(Stored data entries)
+ + + + +
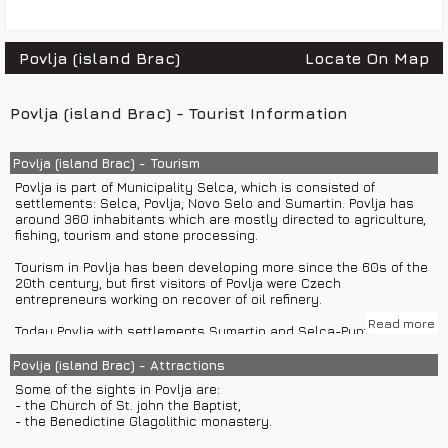
Povlja (island Brac)
Locate On Map
Povlja (island Brac) - Tourist Information
Povlja (island Brac) - Tourism
Povlja is part of Municipality Selca, which is consisted of
settlements: Selca, Povlja, Novo Selo and Sumartin. Povlja has
around 360 inhabitants which are mostly directed to agriculture,
fishing, tourism and stone processing.
Tourism in Povlja has been developing more since the 60s of the
20th century, but first visitors of Povlja were Czech
entrepreneurs working on recover of oil refinery.
Read more
Today Povlja with settlements Sumartin and Selca-Puntinak
offers accommodation in private houses, apartments and rooms
with more than 1000 beds.
Povlja (island Brac) - Attractions
Some of the sights in Povlja are:
Povlja is surrounded by many bays such as Ticja luka, Tatinja,
- the Church of St. john the Baptist,
Luke, Smokvica, Travna and many other. Povlja is ideal for family
- the Benedictine Glagolithic monastery.
vacations and group or private boat excursions from Split of
Hvar.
+ + + + +
• TASK PROMPT
Out of the data above, set down the lines from the one with "Povlja is part" to the one with "Tourism in Povlja", both included, exactly as written and with no additions.

• WRITTEN SOLUTION
Povlja is part of Municipality Selca, which is consisted of
settlements: Selca, Povlja, Novo Selo and Sumartin. Povlja has
around 360 inhabitants which are mostly directed to agriculture,
fishing, tourism and stone processing.
Tourism in Povlja has been developing more since the 60s of the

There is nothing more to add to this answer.